To address these issues, more complex models (like Random Forests or Gradient Boosting) or techniques such as feature engineering to create non-linear features, robust scaling methods, or outlier detection and handling might be necessary. The task already hints at a complex relationship between features and target, and the simple models confirm this complexity is not fully captured.

## Final Task

### Subtask:
Summarize the regression analysis, including the performance of different models and key insights regarding model complexity and generalization.


## Summary:

### Data Analysis Key Findings

*   **Dataset Overview**: The `housing.csv` dataset contains 20,640 entries and 10 columns. `total_bedrooms` had 207 missing values, which were imputed using the median. `ocean_proximity` was identified as a categorical feature.
*   **Data Preprocessing**:
    *   Missing values in `total_bedrooms` were filled with the median.
    *   The `ocean_proximity` categorical feature was one-hot encoded.
    *   Numerical features were scaled using `StandardScaler`.
    *   The data was split into training (16,512 samples) and testing (4,128 samples) sets.
*   **Model Performance Comparison**:
    *   **Linear Regression**: Showed a Training RMSE of \$68,433.94\$, Testing RMSE of \$70,060.52\$, and Testing MAE of \$50,670.74\$. Both RMSEs were high and close, indicating potential underfitting.
    *   **Ridge Regression**: Exhibited similar performance with a Training RMSE of \$68,435.25\$, Testing RMSE of \$70,068.81\$, and Testing MAE of \$50,678.36\$. This also suggested underfitting, as regularization did not significantly alter performance compared to standard Linear Regression.
    *   **Decision Tree Regressor**: Achieved a Training RMSE of \$0.00\$ but a Testing RMSE of \$69,790.18\$ and Testing MAE of \$44,214.67\$. The perfect training score with a much higher test score is a clear sign of severe overfitting.
*   **Model Complexity and Generalization**:
    *   Linear and Ridge Regression models appear to be **underfitting** the data. Their high and similar training and testing error rates suggest they are too simple to capture the complex relationships within the housing data.
    *   The Decision Tree Regressor severely **overfitted** the training data, as evidenced by its \$0.00\$ training RMSE, but failed to generalize well to unseen data, resulting in a high testing RMSE.
*   **Real-World Machine Learning Issues**: The analysis revealed two key issues:
    *   **Non-linearity**: The poor performance of linear models suggests that the relationship between features and housing prices is likely non-linear, which simple linear models cannot adequately capture.
    *   **Outliers/Data Distribution**: Initial inspection indicated skewed distributions and potential outliers in several numerical features, which can negatively impact model training, especially for linear models and unconstrained decision trees.

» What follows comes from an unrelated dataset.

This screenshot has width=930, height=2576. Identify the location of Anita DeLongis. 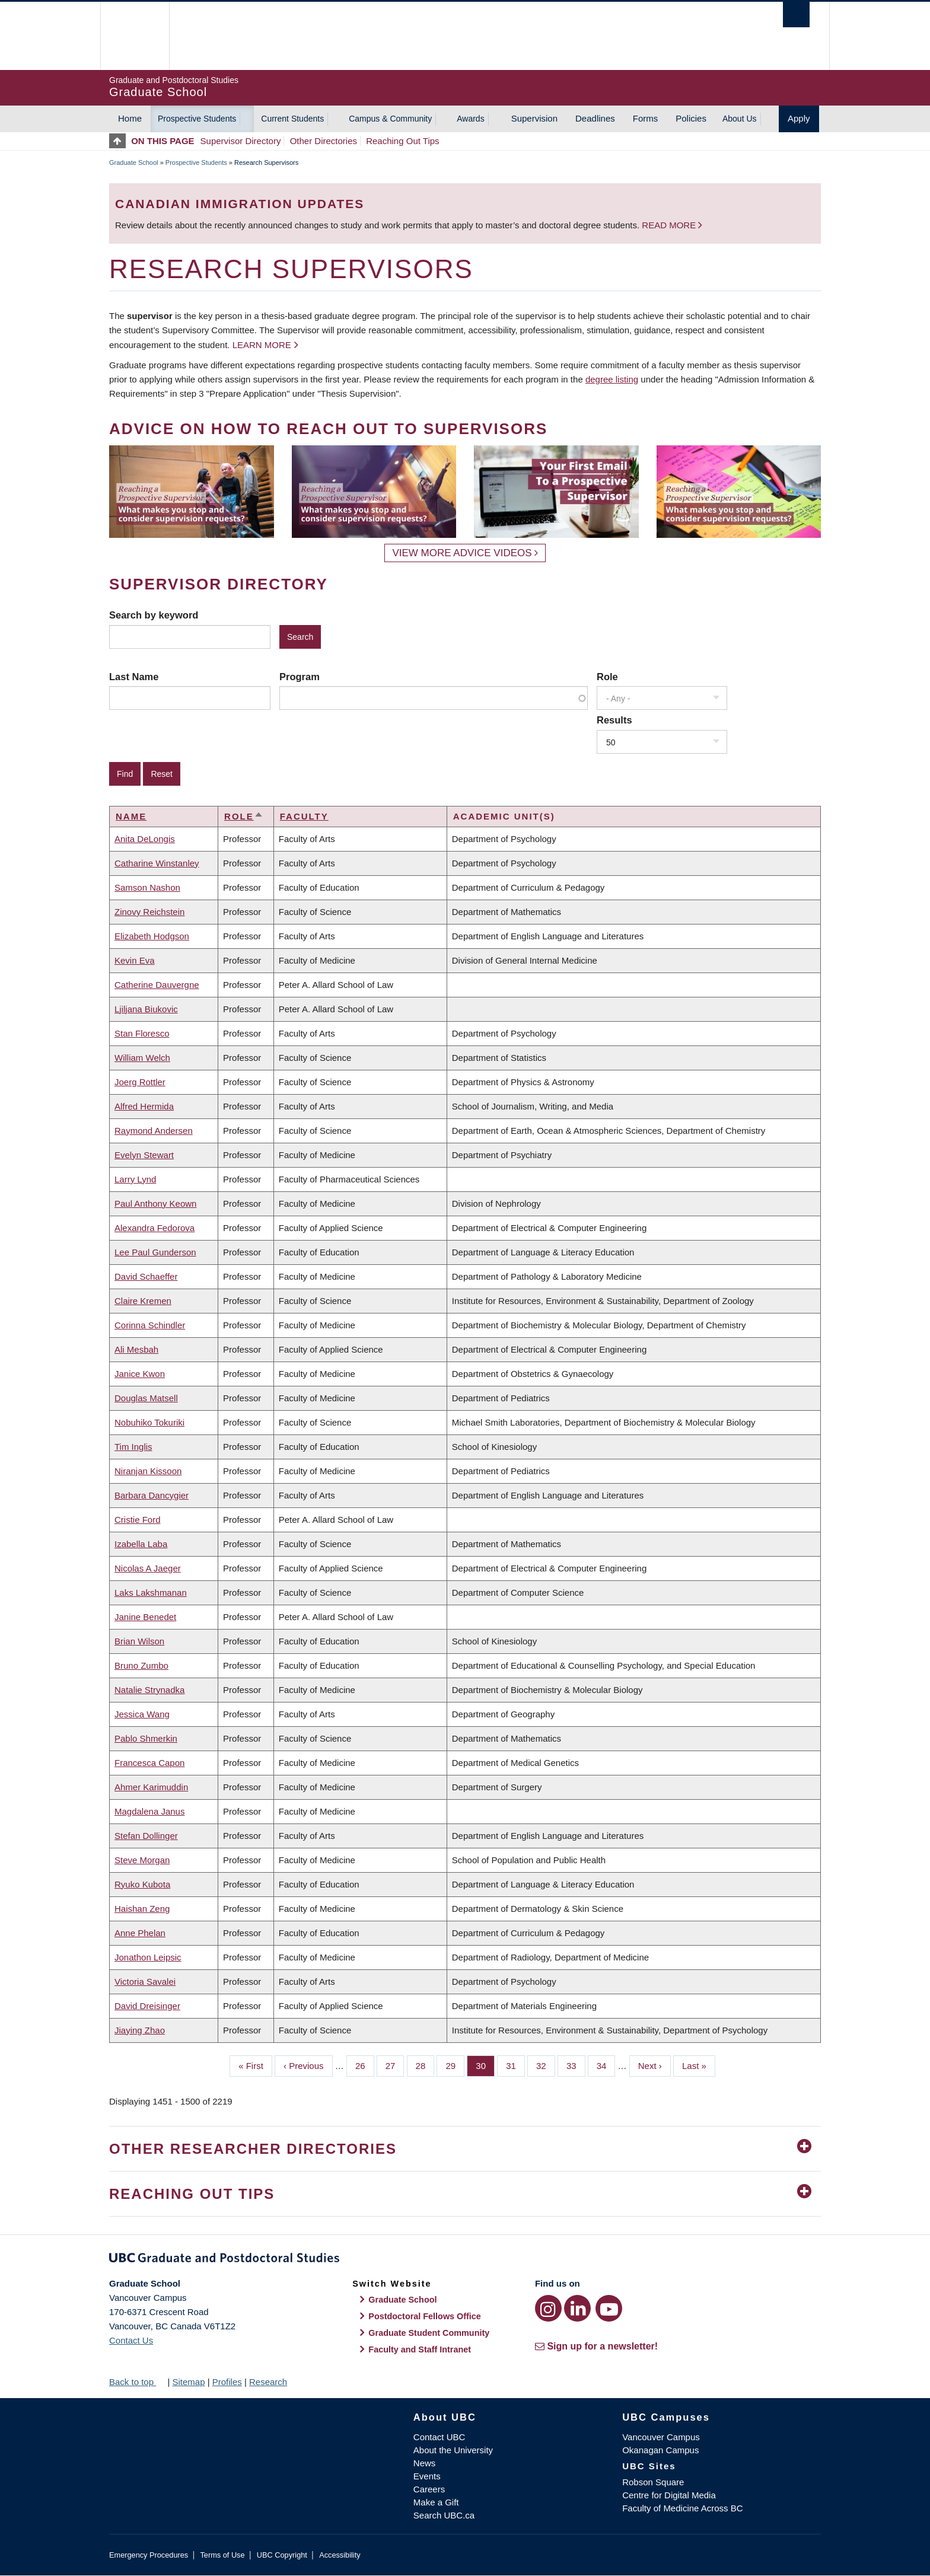 (144, 839).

### Insights or Next Steps

*   The dataset exhibits non-linear relationships and potentially outliers, making simple linear models prone to underfitting and unconstrained decision trees prone to overfitting. More sophisticated models or feature engineering are necessary to improve predictive performance.
*   Future steps should include exploring more robust regression models (e.g., Random Forest, Gradient Boosting), hyperparameter tuning for the Decision Tree to mitigate overfitting (e.g., setting `max_depth`), and potentially advanced outlier detection and handling techniques.